These are not numbers that are consistent with a robust rebound. In fact, they don’t indicate very much of one at all. IHS Markit’s flash PMI’s for July 2020 instead look way too much like the sentiment indicators in Germany and Japan. Though they are now back near 50, both services and manufacturing, that doesn’t actually indicate what everyone seems to think it does.

For July, the headline manufacturing index came in at 51.3, up from 49.8 in June. The service index was still less than 50, just 49.6, putting the composite number at 50 exactly.

After an enormous downside, how would a “V” sort of rebound appear in PMI terms? To borrow an ill-served phrase used by the Fed, the PMI would be symmetric. A rebound shows up kind of like this:

The farther down it goes, the farther up to balance it indicating a bottom has been reached and the other side well underway. That’s not what these PMI’s are suggesting, however, as both manufacturing and services are stuck nearer the 50 range.

While that certainly looks like a “V” on the chart, getting back to 50 after an extreme fall actually means only half the imagined “V” has been completed – we’ve reached the bottom and economic conditions are stabilizing around that trough. But we don’t want to stabilize around the trough, we need to be robustly moving higher away from the floor.

In actuality, Markit’s PMI numbers posted on the chart immediately below depict and correspond almost exactly to the data further below for Japan and Germany, as well as the production levels indicated by US IP. Stall, in other words, while still closer to that bottom before the rebound has really gotten started.

Inside the PMI reports, all sorts of bad news which only part of which can be attributed to COVID and some renewed restrictions in activities.

New business, however, was weighed down by reports of challenging demand conditions, especially among service providers, with some struggling with the reintroduction of lockdown measures. Service sector firms registered a faster decline in new orders in July. [emphasis added]

The phrase “challenging demand conditions” is, obviously, a purposefully broad catch-all which includes the shutdowns and reopenings among a great many other potential factors (like closed businesses and millions of unemployed). There is far more going on than the coronavirus, as those unemployment figures keep emphasizing.

In fact, out of the major flash PMI estimates released today by Markit, only Europe (driven by services) even approximates a small rebound. And that may be mostly attributed to the much larger depth of the trough than anything. While the composite index managed 54.8 in July, and while that’s the highest since April 2018, it, again, doesn’t mean what is being said about it.

Even Markit’s press release was (purposefully?) misleading, calling the “Eurozone businesses report strongest growth for two years in July.” Sure, but that’s actually pretty troubling when you take it further.

Given how Europe’s economy has barely grown since Euro$ #4 showed up at the end of 2017, even the “best in two years” isn’t what it’s made out to be, either. And when combined with the fact that the European economy has just declined by the most ever (not shown above since Q2 GDP estimates aren’t out yet), the best in two years is actually downright pitiful even taking it the way Markit claims.

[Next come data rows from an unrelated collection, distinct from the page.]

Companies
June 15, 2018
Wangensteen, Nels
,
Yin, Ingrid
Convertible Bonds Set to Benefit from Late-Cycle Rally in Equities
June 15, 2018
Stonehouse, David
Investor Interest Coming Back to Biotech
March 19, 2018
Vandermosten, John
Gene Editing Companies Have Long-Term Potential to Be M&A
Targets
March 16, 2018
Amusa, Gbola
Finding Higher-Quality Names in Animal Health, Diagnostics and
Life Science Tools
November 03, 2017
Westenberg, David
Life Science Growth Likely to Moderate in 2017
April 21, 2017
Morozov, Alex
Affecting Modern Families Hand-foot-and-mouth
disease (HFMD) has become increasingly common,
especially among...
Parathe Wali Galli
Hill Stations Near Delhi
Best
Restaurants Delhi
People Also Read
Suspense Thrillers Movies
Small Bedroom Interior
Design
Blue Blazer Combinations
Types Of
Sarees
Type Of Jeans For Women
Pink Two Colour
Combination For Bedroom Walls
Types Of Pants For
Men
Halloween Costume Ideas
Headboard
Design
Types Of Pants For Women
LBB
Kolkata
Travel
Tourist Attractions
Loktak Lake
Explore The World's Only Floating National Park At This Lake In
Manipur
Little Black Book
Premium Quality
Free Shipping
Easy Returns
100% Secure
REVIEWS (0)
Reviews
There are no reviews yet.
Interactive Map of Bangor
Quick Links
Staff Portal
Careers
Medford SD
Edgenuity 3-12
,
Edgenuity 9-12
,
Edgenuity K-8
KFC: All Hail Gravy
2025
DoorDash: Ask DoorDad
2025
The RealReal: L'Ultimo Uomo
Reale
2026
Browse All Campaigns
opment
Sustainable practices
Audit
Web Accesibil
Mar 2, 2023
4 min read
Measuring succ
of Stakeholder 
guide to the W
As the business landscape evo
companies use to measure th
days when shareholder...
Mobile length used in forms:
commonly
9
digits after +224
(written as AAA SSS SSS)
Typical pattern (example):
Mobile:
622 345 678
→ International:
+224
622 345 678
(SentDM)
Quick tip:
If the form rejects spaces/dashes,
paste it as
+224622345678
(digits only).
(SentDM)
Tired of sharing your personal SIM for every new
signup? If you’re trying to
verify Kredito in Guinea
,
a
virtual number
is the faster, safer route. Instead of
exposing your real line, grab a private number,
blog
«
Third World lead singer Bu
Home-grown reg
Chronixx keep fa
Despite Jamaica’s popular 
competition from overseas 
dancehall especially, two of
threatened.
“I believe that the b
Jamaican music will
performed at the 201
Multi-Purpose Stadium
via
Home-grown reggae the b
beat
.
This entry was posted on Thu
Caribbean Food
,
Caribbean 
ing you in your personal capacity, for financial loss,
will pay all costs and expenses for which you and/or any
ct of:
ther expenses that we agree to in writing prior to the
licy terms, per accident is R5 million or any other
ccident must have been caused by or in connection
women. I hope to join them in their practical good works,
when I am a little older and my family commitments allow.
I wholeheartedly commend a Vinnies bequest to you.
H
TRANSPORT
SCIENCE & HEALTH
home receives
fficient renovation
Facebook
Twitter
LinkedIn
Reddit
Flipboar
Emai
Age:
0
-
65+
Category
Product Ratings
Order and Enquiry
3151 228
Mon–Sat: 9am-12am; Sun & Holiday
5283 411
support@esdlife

Like some other numbers, we really should be seeing gigantic positives in the PMI’s, too. But we aren’t. Why? After all, this is now two months into reopening and if non-economic factors were all that’s behind the “challenging demand conditions” worldwide, we’d have seen those gigantic PMI positives almost right away; should’ve been there in May.

Instead, after falling at record rates, getting back to 50 three months after the bottom is alarmingly listless, outright contradicting the very notion of a rebound. Being the most charitable, moving a little bit off the bottom.

Measured against US accounts like retail sales, which have been more “V” like, the difference is pretty clear – temporary government offsets to what otherwise has been, and still is, an enormous hole and enormously difficult economic (rather than strictly non-economic) set of circumstances.

Producers in both manufacturing and services are acting very cautiously and it’s not all about the pandemic.